To facilitate the extraction of these features of language deficits using GPT, a specific prompt structure is utilized, as shown in “Prompt 2” (Fig. 1). The prompt was organized into three parts to optimize the analysis, including Part 1: Examiner-Patient Dialogue (EPD), Part 2: Question (Q) - ..., and Part 3: Knowledge (K) - “Overview of the 10 features of social language disorders identified by ADOS-2 examiners, as shown in the column ’Explanation’ in Table 4.

This structured prompt design guides GPT to analyze the transcribed conversations and categorize language deficits, enhancing the PPV of diagnostics based on observed linguistic patterns.

GPT’s responses were analyzed to determine the presence and types of SLD features as follows: (1) Response parser: The parser reviewed GPT’s responses, which involved multiple labels corresponding to the 10 predefined SLD features. Each piece of dialogue could yield several labels, reflecting the multi-dimensional nature of language disorders. (2) Feature classification: Each response was predicted into multiple categories, constituting a multi-label classification task. This approach allowed for a comprehensive assessment of the patient’s language abilities, identifying multiple SLD features from a single excerpt of dialogue.

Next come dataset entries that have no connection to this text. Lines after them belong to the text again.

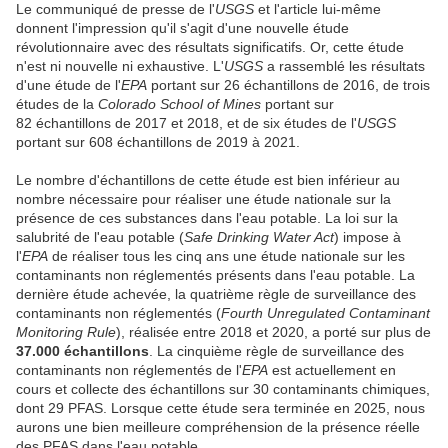
Le communiqué de presse de l'
USGS
et l'article lui-même
donnent l'impression qu'il s'agit d'une nouvelle étude
révolutionnaire avec des résultats significatifs. Or, cette étude
n'est ni nouvelle ni exhaustive. L'
USGS
a rassemblé les résultats
d'une étude de l'
EPA
portant sur 26 échantillons de 2016, de trois
études de la
Colorado School of Mines
portant sur
82 échantillons de 2017 et 2018, et de six études de l'
USGS
portant sur 608 échantillons de 2019 à 2021.
Le nombre d'échantillons de cette étude est bien inférieur au
nombre nécessaire pour réaliser une étude nationale sur la
présence de ces substances dans l'eau potable. La loi sur la
salubrité de l'eau potable (
Safe Drinking Water Act
) impose à
l'
EPA
de réaliser tous les cinq ans une étude nationale sur les
contaminants non réglementés présents dans l'eau potable. La
dernière étude achevée, la quatrième règle de surveillance des
contaminants non réglementés (
Fourth Unregulated Contaminant
Monitoring Rule
)
, réalisée entre 2018 et 2020, a porté sur plus de
37.000 échantillons
. La cinquième règle de surveillance des
contaminants non réglementés de l'
EPA
est actuellement en
cours et collecte des échantillons sur 30 contaminants chimiques,
dont 29 PFAS. Lorsque cette étude sera terminée en 2025, nous
aurons une bien meilleure compréhension de la présence réelle
des PFAS dans l'eau potable.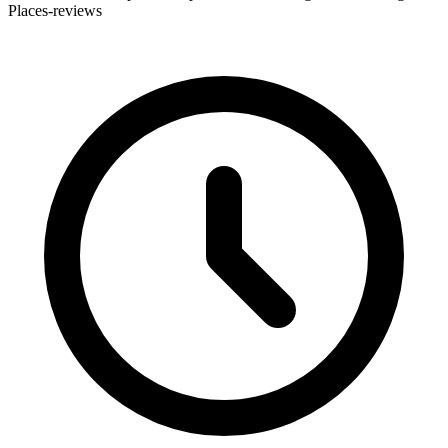
Places-reviews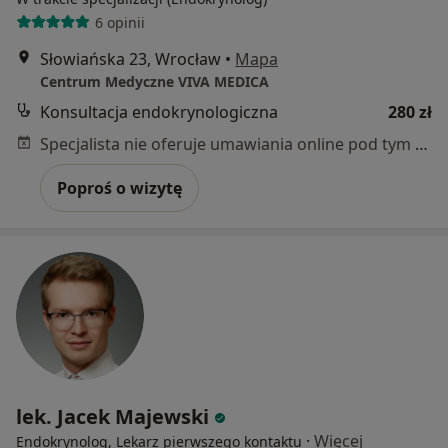
6 opinii
Słowiańska 23, Wrocław
•
Mapa
Centrum Medyczne VIVA MEDICA
Konsultacja endokrynologiczna
280 zł
Specjalista nie oferuje umawiania online pod tym adresem.
Poproś o wizytę
lek. Jacek Majewski
·
Więcej
Endokrynolog, Lekarz pierwszego kontaktu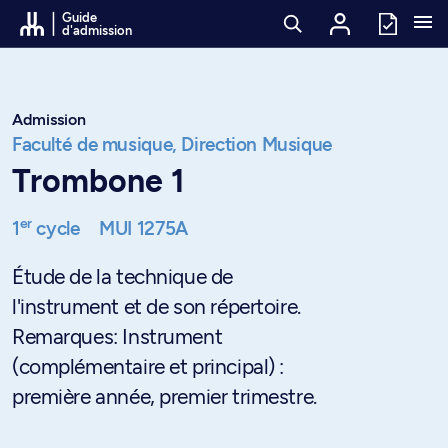
Passer au contenu
Guide
d'admission
Admission
Faculté de musique,
Direction Musique
Trombone 1
er
1
cycle
MUI 1275A
Étude de la technique de
l'instrument et de son répertoire.
Remarques: Instrument
(complémentaire et principal) :
première année, premier trimestre.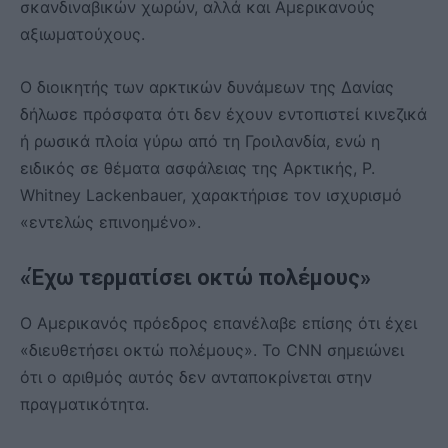
σκανδιναβικών χωρών, αλλά και Αμερικανούς
αξιωματούχους.
Ο διοικητής των αρκτικών δυνάμεων της Δανίας
δήλωσε πρόσφατα ότι δεν έχουν εντοπιστεί κινεζικά
ή ρωσικά πλοία γύρω από τη Γροιλανδία, ενώ η
ειδικός σε θέματα ασφάλειας της Αρκτικής, P.
Whitney Lackenbauer, χαρακτήρισε τον ισχυρισμό
«εντελώς επινοημένο».
«Έχω τερματίσει οκτώ πολέμους»
Ο Αμερικανός πρόεδρος επανέλαβε επίσης ότι έχει
«διευθετήσει οκτώ πολέμους». Το CNN σημειώνει
ότι ο αριθμός αυτός δεν ανταποκρίνεται στην
πραγματικότητα.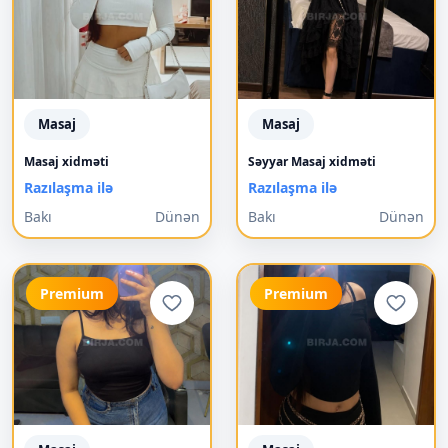
Masaj
Masaj
Masaj xidməti
Səyyar Masaj xidməti
Razılaşma ilə
Razılaşma ilə
Bakı
Dünən
Bakı
Dünən
Premium
Premium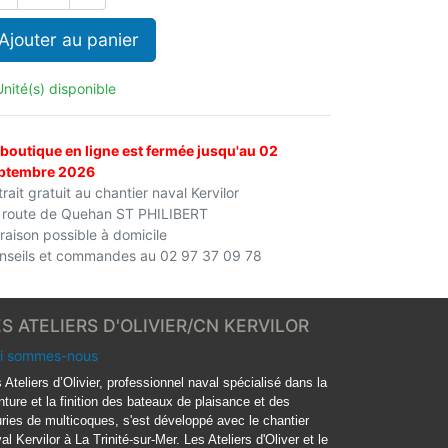
Ajouter au panier
Unité(s) disponible
 boutique en ligne est fermée jusqu'au 02
ptembre 2026
rait gratuit au chantier naval Kervilor
 route de Quehan ST PHILIBERT
vraison possible à domicile
nseils et commandes au 02 97 37 09 78
ES ATELIERS D'OLIVIER/CN KERVILOR
i sommes-nous
 Ateliers d’Olivier, professionnel naval spécialisé dans la
nture et la finition des bateaux de plaisance et des
ries de multicoques, s'est développé avec le chantier
al Kervilor à La Trinité-sur-Mer. Les Ateliers d'Oliver et le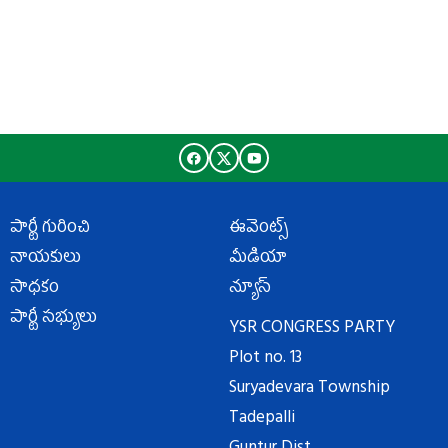
పార్టీ గురించి
ఈవెంట్స్
నాయకులు
మీడియా
సాధకం
న్యూస్
పార్టీ సభ్యులు
YSR CONGRESS PARTY
Plot no. 13
Suryadevara Township
Tadepalli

The multi-label classification approach offers significant advantages in the diagnosis of SLDs. By categorizing dialogue into multiple SLD-related features, GPT enables a comprehensive analysis of the patient’s communicative impairments, providing a nuanced understanding of their specific challenges. This detailed insight is critical for ensuring accurate diagnoses and helps clinicians identify the precise nature of the language deficits. Furthermore, recognizing distinct disorder features allows for the development of targeted intervention strategies, enabling clinicians to design personalized and effective treatments that address the unique difficulties faced by each patient.

Utilizing GPT to identify and classify language disorder features via a structured multi-label classification approach significantly refines the diagnostic capabilities in ASD assessments. This methodology not only enhances the accuracy of the diagnoses but also deepens the understanding of the patient’s specific communicative deficits, facilitating the development of targeted therapeutic strategies.